FAQ : Questions fréquentes sur la trémie d’escalier

Q : Puis-je réaliser cette ouverture moi-même sans passer par un bureau d’études ?
R : Techniquement, oui, un bon maçon peut le faire. Cependant, pour un plancher poutrelles-hourdis, surtout si tu coupes plusieurs poutrelles, l’étude d’un BET est fortement recommandée. Elle sécurise ton travail et couvre ta responsabilité civile et décennale en cas de pépin. Un chevêtre mal dimensionné, et c’est tout l’étage qui peut fléchir.

Q : Quelle est la différence entre une trémie pour escalier droit et une pour escalier tournant ?
R : Pour un escalier droit, la trémie est un simple rectangle de la largeur de l’escalier. Pour un quart tournant, la forme est plus complexe (souvent en L) et le calcul du giron (profondeur des marches) doit être irréprochable pour ne pas se retrouver avec une marche « colonne » dans le virage.

Q : Faut-il un permis de construire pour créer une trémie ?
R : Si tu modifies la structure porteuse de ta maison, une déclaration préalable de travaux en mairie est souvent obligatoire. Si en plus tu changes la surface habitable ou le nombre de niveaux, un permis de construire peut être exigé. Renseigne-toi toujours avant de commencer.

Q : Combien de temps faut-il pour réaliser une trémie ?
R : Compte environ 2 à 3 jours pour l’installation des étais, la démolition et le coulage du chevêtre. Ensuite, il faut ajouter le temps de séchage du béton (au moins une semaine avant de pouvoir éventuellement commencer l’escalier, et 28 jours pour une charge maximale).

L’art de faire du vide en toute sécurité 🧱

Voilà, tu as fait le plus dur. Tu as dompté le plancher poutrelles-hourdis, respecté son intégrité structurelle et créé une ouverture propre et sécurisée pour ton futur escalier. On a vu ensemble que ce n’est pas juste une question de « casser du béton », mais bien de comprendre comment les charges circulent et comment les reporter intelligemment avec un chevêtre. On a parlé étaiementcoffrage, et de l’importance cruciale de l’étude en amont. C’est un travail de précision, un peu comme un horloger suisse… avec des outils plus lourds et beaucoup plus de poussière ! 😉

N’oublie jamais ce petit dialogue intérieur que tu dois avoir avant chaque phase : « Est-ce que je suis sûr de mon coup ? Est-ce que mes étais sont bien calés ? Est-ce que les aciers sont correctement liés ? » Si un doute persiste, un coup de fil à un bureau d’études ou à un vieux pro comme moi ne se refuse pas.
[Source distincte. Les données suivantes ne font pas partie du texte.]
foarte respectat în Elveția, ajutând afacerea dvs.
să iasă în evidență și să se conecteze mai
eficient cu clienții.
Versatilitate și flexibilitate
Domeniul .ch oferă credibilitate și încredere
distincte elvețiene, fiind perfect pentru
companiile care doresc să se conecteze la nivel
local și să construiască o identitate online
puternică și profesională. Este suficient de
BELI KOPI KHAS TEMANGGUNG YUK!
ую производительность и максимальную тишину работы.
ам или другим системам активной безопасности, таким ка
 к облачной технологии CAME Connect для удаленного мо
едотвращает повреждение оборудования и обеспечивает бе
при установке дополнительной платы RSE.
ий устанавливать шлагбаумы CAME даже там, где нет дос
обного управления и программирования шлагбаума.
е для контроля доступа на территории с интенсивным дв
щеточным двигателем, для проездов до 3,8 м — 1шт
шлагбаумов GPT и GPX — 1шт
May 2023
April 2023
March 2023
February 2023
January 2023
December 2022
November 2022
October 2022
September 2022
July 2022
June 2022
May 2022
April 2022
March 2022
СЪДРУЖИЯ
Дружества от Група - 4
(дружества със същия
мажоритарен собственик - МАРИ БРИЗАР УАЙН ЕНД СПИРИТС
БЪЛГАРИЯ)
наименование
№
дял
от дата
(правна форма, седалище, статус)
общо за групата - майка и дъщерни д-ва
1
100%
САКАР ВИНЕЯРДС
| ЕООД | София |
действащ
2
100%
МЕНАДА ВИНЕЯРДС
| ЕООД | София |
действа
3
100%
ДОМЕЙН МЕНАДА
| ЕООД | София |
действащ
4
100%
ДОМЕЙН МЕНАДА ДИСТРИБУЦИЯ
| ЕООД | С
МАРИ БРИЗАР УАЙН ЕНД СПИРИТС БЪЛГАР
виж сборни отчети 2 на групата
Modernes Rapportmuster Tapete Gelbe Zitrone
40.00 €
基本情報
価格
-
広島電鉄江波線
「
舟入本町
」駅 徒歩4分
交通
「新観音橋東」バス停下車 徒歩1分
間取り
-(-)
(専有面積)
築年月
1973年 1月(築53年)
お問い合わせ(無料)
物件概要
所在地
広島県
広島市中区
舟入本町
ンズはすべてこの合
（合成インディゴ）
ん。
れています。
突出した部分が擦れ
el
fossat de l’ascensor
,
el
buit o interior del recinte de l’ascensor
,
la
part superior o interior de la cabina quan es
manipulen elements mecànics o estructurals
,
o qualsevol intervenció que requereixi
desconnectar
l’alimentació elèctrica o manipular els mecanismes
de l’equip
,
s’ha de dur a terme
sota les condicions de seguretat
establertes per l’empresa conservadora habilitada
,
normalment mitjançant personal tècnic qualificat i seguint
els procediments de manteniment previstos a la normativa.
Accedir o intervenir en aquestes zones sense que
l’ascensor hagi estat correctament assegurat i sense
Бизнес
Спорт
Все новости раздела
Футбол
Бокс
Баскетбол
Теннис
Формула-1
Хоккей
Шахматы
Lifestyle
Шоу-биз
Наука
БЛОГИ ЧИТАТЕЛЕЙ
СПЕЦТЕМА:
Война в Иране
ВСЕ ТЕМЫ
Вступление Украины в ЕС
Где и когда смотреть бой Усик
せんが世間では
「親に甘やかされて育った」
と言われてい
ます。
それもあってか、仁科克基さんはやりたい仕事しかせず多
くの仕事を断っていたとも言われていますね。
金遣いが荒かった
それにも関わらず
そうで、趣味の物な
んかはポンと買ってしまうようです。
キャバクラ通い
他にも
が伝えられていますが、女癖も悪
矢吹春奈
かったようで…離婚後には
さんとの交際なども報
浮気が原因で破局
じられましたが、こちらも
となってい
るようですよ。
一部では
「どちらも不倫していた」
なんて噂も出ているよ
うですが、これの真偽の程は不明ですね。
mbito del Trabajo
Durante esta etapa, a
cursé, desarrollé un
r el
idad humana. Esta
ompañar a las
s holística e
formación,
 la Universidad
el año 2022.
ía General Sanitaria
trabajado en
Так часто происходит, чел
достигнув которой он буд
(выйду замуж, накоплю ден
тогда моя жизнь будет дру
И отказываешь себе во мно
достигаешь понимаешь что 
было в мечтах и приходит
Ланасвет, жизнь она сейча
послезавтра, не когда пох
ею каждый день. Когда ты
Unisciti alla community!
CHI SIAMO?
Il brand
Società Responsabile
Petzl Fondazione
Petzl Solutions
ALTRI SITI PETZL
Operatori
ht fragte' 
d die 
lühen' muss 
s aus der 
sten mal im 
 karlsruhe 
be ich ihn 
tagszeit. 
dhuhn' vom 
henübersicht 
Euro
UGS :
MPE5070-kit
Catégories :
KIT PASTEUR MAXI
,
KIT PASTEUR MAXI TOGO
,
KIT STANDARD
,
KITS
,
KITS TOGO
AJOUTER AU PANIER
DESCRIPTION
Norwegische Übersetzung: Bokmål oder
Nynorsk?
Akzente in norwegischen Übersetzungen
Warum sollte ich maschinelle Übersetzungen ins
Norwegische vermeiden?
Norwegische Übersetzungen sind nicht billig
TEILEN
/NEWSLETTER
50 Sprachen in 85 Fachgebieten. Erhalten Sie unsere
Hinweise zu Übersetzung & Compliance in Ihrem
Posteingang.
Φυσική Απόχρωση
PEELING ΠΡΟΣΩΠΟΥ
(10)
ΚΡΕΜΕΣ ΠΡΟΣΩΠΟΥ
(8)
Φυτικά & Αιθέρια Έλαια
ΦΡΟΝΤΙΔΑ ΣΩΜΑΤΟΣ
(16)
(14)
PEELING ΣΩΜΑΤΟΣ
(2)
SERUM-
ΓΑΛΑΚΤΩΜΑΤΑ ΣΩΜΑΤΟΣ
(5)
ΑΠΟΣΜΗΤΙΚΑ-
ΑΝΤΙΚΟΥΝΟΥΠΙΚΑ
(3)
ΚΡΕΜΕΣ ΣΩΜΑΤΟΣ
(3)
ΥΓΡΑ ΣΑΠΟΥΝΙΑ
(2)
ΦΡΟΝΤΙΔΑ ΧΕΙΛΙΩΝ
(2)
La maçonnerie, c’est un métier où l’humilité et la prudence sont les meilleures assurances.

Pour finir sur une note plus légère : souviens-toi que créer une trémie, c’est offrir une nouvelle circulation, une nouvelle lumière dans ta maison. C’est littéralement ouvrir de nouvelles perspectives ! Alors, quand tu monteras ton premier carton par ce nouvel escalier, ou que tu verras la lumière du jour traverser ce vide savamment construit, tu te diras que la sueur et les courbatures en valaient la peine. Et si tu croises ton voisin, tu pourras lui lancer, fier comme un pou : « Alors, t’as vu ma trémie ? Elle n’est pas belle, ma ‘tite ouverture ? » « La Tremie, c’est la vie ! » (Slogan 100% authentique et non homologué par l’ordre des architectes). Allez, au boulot, et surtout, protège-toi bien ! Casque, lunettes, gants : le maçon moderne est un ninja en bleu de travail.